Bryan Caplan of George Mason University has written a thoughtful review of my Cartoon Introduction to Economics, so I want to offer a response, starting (for no really good reason) at the bottom of his review and proceeding to the top.

heavenWe first find Caplan arguing that my co-author Grady Klein and I “shouldn’t have run away from self-interest in chapter 1.” I don’t think we ran away from the important ideas here—a picture is worth a thousand words, and at the end of the chapter you find the devils-in-heaven graphic copied on the right: The true miracle of the invisible hand is that in certain situations the world will look heavenly even if it’s full of selfish jerks!—but Caplan is right that we start with the basic assumption of “individual optimization” and not “individual self-interest”. And the reason is—geez, Bryan, do we really have to rehash this tired old argument?—that (1) as a theoretical matter, “individual self-interest” is impossible to define or defend in a scientifically rigorous way, i.e., I can always say “The soldier threw herself on the hand grenade because she wanted to” or “Bill Gates is giving his money away because it makes him feel better about himself”, and (2) as a practical matter, you get into a terrible knot when you start thinking about spouses and children and friends &etc. [PS. My personal opinion is that individuals tend to be myopic (near-sighted), meaning that there’s a bubble around them consisting of people that they care about, but they can’t see much beyond the bubble. I don’t think it’s either wise or warranted to go any further than that.]

Caplan next complains that the book does or doesn’t include-this-or-that, in particular that it includes a chapter on auctions but doesn’t include anything on public choice or cost-benefit analysis or price controls. It’s essentially impossible to defend against this kind of hobbyhorsing—this is why principles textbooks turn into 600-page doorstops—but I’ll try to mount a defense anyway. The book has a chapter on auctions because auctions are super-cool—a unique blend of sex appeal, accessibility, and insight into higher-level results like the Revenue Equivalence Theorem—and because you encounter news stories about auctions just about every day. And the book doesn’t cover public choice or cost-benefit analysis or price controls because it focuses on the question of Under what circumstances does individual optimization lead to good outcomes for the group as a whole? As a result the book hardly talks about government at all. [PS. Bryan, you and your fellow libertarians should be happy about this, so stop complaining! PPS. Price controls? Maybe in the translation for the Venezuelan market, but in the USA I can think of no better way to signal to students that you’re stuck in 1971.]

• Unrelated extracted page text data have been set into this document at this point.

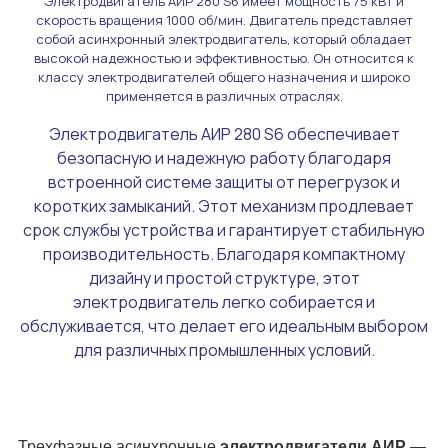
Электродвигатель АИР 280 S6 имеет мощность 75 кВТ и
скорость вращения 1000 об/мин. Двигатель представляет
собой асинхронный электродвигатель, который обладает
высокой надежностью и эффективностью. Он относится к
классу электродвигателей общего назначения и широко
применяется в различных отраслях.
Электродвигатель АИР 280 S6 обеспечивает
безопасную и надежную работу благодаря
встроенной системе защиты от перегрузок и
коротких замыканий. Этот механизм продлевает
срок службы устройства и гарантирует стабильную
производительность. Благодаря компактному
дизайну и простой структуре, этот
электродвигатель легко собирается и
обслуживается, что делает его идеальным выбором
для различных промышленных условий.
Трехфазные асинхронные
электродвигатели АИР
—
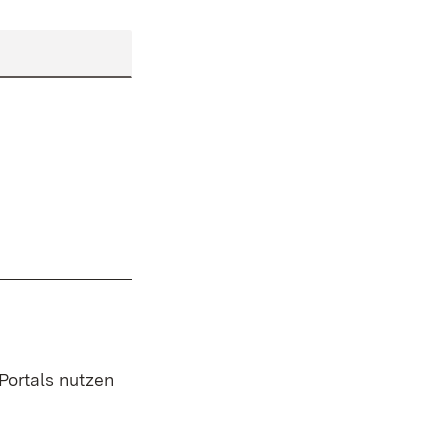
 Portals nutzen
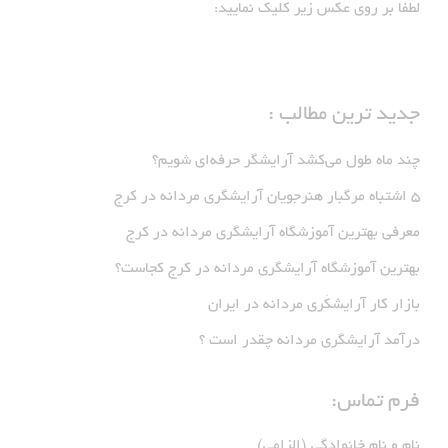
لطفا بر روی عکس زیر کلیک نمایید:
جدید ترین مطالب :
چند ماه طول می‌کشد آرایشگر حرفه‌ای شویم؟
5 اشتباه مرگبار هنرجویان آرایشگری مردانه در کرج
معرفی بهترین آموزشگاه آرایشگری مردانه در کرج
بهترین آموزشگاه آرایشگری مردانه در کرج کجاست؟
بازار كار آرايشكَرى مردانه در ايران
درآمد آرایشگری مردانه چقدر است ؟
فرم تماس:
نام و نام خانوادگی (الزامی)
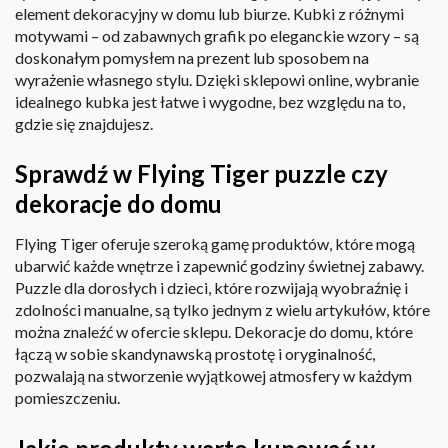
element dekoracyjny w domu lub biurze. Kubki z różnymi
motywami – od zabawnych grafik po eleganckie wzory – są
doskonałym pomysłem na prezent lub sposobem na
wyrażenie własnego stylu. Dzięki sklepowi online, wybranie
idealnego kubka jest łatwe i wygodne, bez względu na to,
gdzie się znajdujesz.
Sprawdź w Flying Tiger puzzle czy
dekoracje do domu
Flying Tiger oferuje szeroką gamę produktów, które mogą
ubarwić każde wnętrze i zapewnić godziny świetnej zabawy.
Puzzle dla dorosłych i dzieci, które rozwijają wyobraźnię i
zdolności manualne, są tylko jednym z wielu artykułów, które
można znaleźć w ofercie sklepu. Dekoracje do domu, które
łączą w sobie skandynawską prostotę i oryginalność,
pozwalają na stworzenie wyjątkowej atmosfery w każdym
pomieszczeniu.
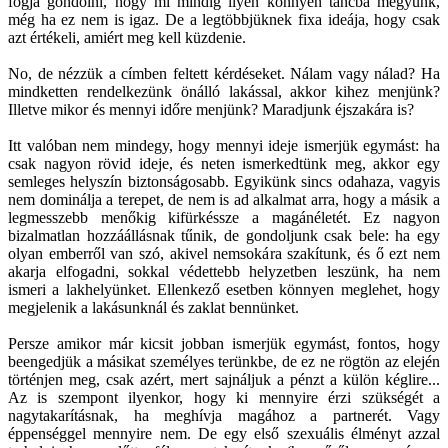
fogja gondolni, hogy mi mindig ilyen könnyen táncba megyünk,
még ha ez nem is igaz. De a legtöbbjüknek fixa ideája, hogy csak
azt értékeli, amiért meg kell küzdenie.
No, de nézzük a címben feltett kérdéseket. Nálam vagy nálad? Ha
mindketten rendelkezünk önálló lakással, akkor kihez menjünk?
Illetve mikor és mennyi időre menjünk? Maradjunk éjszakára is?
Itt valóban nem mindegy, hogy mennyi ideje ismerjük egymást: ha
csak nagyon rövid ideje, és neten ismerkedtünk meg, akkor egy
semleges helyszín biztonságosabb. Egyikünk sincs odahaza, vagyis
nem dominálja a terepet, de nem is ad alkalmat arra, hogy a másik a
legmesszebb menőkig kifürkéssze a magánéletét. Ez nagyon
bizalmatlan hozzáállásnak tűnik, de gondoljunk csak bele: ha egy
olyan emberről van szó, akivel nemsokára szakítunk, és ő ezt nem
akarja elfogadni, sokkal védettebb helyzetben leszünk, ha nem
ismeri a lakhelyünket. Ellenkező esetben könnyen meglehet, hogy
megjelenik a lakásunknál és zaklat bennünket.
Persze amikor már kicsit jobban ismerjük egymást, fontos, hogy
beengedjük a másikat személyes terünkbe, de ez ne rögtön az elején
történjen meg, csak azért, mert sajnáljuk a pénzt a külön kéglire...
Az is szempont ilyenkor, hogy ki mennyire érzi szükségét a
nagytakarításnak, ha meghívja magához a partnerét. Vagy
éppenséggel mennyire nem. De egy első szexuális élményt azzal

Next, Caplan argues that my book should emphasize the points he made in his book. (“I don’t see how any introduction to economics can tiptoe around the primordial fact that non-economists’ beliefs about economics are predictably wrong.”) It would be easy to dismiss this as sour grapes or one-track-mind, but I think there’s a more interesting point to be made: I am 100% opposed to what Caplan endorses, namely the current trend of trying to teach economics by showing students that their intuition is no good. It seems to me (based on what I admit is nothing more than my intuition) that efforts to do this are mostly doomed to fail, and that a smarter approach is to frame issues in a way that doesn’t create cognitive dissonance. For example, the main question in my book—Under what circumstances does individual optimization lead to good outcomes for the group as a whole?—is one that I find leads to a thoughtful discussion from Day 1, with students often (correctly) seeing both sides of the answer. [PS. Bryan, how do you mesh your view that economic intuition is all wrong with the view that all of economics is trivial?]

Despite all this complaining, at the top of his review Caplan gives the book a B+. Maybe there’s serious grade inflation at George Mason University, but I can’t help feeling like the victim of passive-aggression. If you like the book enough to give it a B+, you shouldn’t spend 90% of your review knocking it. At least say something nice about my co-author’s drawings! [PS. Midway through your review, Bryan, you claim that the book “ridicules” the work of Nobel laureates; as a comedian I’d like to point out that there’s a big difference between ridiculing someone’s work and lovingly making jokes about it. Comparing the Laffer Curve to a fad diet (“Eat more, weigh less!”) is ridicule; comparing the Arrow-Debreu results to evangelical preaching (“We have seen the invisible hand! We have felt its mighty power!”) is a sign of appreciation and affection.]